*** Opening PROVIDED DATA ***

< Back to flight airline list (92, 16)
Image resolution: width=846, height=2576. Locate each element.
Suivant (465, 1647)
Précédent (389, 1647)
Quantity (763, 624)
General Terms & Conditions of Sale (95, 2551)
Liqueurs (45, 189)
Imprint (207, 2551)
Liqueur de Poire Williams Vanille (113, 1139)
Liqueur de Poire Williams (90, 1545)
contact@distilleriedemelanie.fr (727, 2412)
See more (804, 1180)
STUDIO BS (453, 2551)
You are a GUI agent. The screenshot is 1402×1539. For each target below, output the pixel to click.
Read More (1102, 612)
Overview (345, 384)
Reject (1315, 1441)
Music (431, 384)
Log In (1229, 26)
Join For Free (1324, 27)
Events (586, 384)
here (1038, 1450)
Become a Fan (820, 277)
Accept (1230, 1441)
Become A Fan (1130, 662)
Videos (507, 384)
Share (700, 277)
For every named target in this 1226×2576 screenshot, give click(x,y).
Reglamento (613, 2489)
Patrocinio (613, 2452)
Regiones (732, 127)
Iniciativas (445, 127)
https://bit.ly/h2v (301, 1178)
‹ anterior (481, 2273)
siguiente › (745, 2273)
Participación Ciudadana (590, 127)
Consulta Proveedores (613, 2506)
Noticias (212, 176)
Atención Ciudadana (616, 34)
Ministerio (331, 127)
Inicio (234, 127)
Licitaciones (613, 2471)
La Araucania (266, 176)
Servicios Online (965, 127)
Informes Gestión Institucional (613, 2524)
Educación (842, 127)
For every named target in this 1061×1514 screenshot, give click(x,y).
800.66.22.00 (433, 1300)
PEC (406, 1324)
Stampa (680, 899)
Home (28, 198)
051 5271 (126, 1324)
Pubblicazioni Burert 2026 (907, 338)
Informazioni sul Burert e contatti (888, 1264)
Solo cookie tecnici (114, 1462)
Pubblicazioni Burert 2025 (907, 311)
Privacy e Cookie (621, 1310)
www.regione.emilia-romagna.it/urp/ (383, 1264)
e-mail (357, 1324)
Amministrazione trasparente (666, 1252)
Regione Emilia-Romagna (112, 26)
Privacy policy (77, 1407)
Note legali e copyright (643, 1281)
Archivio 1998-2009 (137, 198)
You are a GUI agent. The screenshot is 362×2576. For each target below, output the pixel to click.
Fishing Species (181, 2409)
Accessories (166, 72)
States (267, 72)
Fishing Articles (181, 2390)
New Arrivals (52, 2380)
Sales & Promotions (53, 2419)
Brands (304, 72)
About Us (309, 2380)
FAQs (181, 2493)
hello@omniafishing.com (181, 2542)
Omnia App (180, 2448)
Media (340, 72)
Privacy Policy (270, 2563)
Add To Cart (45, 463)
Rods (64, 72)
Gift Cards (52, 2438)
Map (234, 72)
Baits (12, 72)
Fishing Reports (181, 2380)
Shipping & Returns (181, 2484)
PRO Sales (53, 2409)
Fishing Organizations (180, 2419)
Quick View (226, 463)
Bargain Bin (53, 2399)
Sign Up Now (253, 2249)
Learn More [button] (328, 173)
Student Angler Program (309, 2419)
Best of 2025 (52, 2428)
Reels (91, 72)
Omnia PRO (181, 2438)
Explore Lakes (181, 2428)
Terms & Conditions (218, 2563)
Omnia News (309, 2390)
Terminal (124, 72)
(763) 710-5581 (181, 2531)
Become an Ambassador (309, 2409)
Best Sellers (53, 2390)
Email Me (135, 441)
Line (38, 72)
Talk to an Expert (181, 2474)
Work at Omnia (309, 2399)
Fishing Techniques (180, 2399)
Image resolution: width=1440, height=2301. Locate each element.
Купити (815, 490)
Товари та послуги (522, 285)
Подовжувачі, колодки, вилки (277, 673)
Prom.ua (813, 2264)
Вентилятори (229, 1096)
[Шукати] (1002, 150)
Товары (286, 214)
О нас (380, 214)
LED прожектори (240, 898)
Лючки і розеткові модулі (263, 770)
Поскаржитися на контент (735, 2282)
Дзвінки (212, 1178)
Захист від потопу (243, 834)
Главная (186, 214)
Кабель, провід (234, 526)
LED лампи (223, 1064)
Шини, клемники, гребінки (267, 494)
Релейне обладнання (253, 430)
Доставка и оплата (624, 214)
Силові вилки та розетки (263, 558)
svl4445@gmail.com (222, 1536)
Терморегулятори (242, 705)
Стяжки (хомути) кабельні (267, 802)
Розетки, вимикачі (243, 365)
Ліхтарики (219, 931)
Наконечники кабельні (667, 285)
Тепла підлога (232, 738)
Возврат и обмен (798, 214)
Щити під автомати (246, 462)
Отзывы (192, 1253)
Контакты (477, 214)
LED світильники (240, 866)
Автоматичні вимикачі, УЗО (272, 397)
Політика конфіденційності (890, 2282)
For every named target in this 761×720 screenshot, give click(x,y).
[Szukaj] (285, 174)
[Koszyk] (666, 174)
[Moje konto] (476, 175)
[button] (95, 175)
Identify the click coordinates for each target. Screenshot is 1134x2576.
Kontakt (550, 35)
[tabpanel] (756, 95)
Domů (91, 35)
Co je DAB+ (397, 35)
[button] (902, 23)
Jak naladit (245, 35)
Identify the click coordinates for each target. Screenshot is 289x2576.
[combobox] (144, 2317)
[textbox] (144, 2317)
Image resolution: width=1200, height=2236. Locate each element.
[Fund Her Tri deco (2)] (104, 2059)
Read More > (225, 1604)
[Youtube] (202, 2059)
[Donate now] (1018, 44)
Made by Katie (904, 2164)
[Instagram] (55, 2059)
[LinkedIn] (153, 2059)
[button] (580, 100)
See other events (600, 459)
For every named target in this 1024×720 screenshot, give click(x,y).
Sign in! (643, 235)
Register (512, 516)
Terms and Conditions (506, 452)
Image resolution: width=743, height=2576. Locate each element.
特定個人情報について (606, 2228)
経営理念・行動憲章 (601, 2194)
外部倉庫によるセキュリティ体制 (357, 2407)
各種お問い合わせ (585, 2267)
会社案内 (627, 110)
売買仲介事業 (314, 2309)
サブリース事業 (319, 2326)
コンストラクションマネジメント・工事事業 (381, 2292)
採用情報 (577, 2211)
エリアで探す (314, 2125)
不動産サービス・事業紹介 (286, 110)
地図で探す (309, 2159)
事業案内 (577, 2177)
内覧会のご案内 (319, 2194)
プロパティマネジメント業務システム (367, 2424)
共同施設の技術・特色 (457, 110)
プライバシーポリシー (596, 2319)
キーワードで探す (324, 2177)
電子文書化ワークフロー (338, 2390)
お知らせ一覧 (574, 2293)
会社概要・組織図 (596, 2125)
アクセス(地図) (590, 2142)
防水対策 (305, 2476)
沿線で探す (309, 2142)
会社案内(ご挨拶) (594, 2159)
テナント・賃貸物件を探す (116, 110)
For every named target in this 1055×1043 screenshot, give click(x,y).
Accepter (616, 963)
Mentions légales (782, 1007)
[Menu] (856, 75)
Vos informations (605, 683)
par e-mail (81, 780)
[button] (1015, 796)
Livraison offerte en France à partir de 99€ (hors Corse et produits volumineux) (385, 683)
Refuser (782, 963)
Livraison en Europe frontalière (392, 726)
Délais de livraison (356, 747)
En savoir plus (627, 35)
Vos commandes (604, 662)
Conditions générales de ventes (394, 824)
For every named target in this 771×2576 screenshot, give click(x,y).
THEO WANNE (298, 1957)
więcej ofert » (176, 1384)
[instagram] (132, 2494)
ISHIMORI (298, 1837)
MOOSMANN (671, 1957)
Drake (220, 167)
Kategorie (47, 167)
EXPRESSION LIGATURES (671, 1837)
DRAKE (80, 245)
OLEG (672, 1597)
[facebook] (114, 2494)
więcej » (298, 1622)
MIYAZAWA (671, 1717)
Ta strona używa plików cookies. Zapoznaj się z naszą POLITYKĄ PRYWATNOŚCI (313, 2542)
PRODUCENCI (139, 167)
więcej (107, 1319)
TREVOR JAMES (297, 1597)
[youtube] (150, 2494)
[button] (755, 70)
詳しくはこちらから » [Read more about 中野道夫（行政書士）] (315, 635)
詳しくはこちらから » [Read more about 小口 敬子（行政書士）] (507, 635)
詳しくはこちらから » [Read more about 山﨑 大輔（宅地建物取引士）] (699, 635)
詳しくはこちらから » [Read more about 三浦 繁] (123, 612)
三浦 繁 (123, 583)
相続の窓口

*** Closing PROVIDED DATA ***

**TASK REQUIREMENTS:**
Where the data above reaches the line holding "Терморегулятори (242, 705)", begin printing, and stop after the line holding "Terms and Conditions (506, 452)". Each line must be reproduced exactly, with nothing else added.

**EXERCISE ANSWER:**
Терморегулятори (242, 705)
Стяжки (хомути) кабельні (267, 802)
Розетки, вимикачі (243, 365)
Ліхтарики (219, 931)
Наконечники кабельні (667, 285)
Тепла підлога (232, 738)
Возврат и обмен (798, 214)
Щити під автомати (246, 462)
Отзывы (192, 1253)
Контакты (477, 214)
LED світильники (240, 866)
Автоматичні вимикачі, УЗО (272, 397)
Політика конфіденційності (890, 2282)
For every named target in this 761×720 screenshot, give click(x,y).
[Szukaj] (285, 174)
[Koszyk] (666, 174)
[Moje konto] (476, 175)
[button] (95, 175)
Identify the click coordinates for each target. Screenshot is 1134x2576.
Kontakt (550, 35)
[tabpanel] (756, 95)
Domů (91, 35)
Co je DAB+ (397, 35)
[button] (902, 23)
Jak naladit (245, 35)
Identify the click coordinates for each target. Screenshot is 289x2576.
[combobox] (144, 2317)
[textbox] (144, 2317)
Image resolution: width=1200, height=2236. Locate each element.
[Fund Her Tri deco (2)] (104, 2059)
Read More > (225, 1604)
[Youtube] (202, 2059)
[Donate now] (1018, 44)
Made by Katie (904, 2164)
[Instagram] (55, 2059)
[LinkedIn] (153, 2059)
[button] (580, 100)
See other events (600, 459)
For every named target in this 1024×720 screenshot, give click(x,y).
Sign in! (643, 235)
Register (512, 516)
Terms and Conditions (506, 452)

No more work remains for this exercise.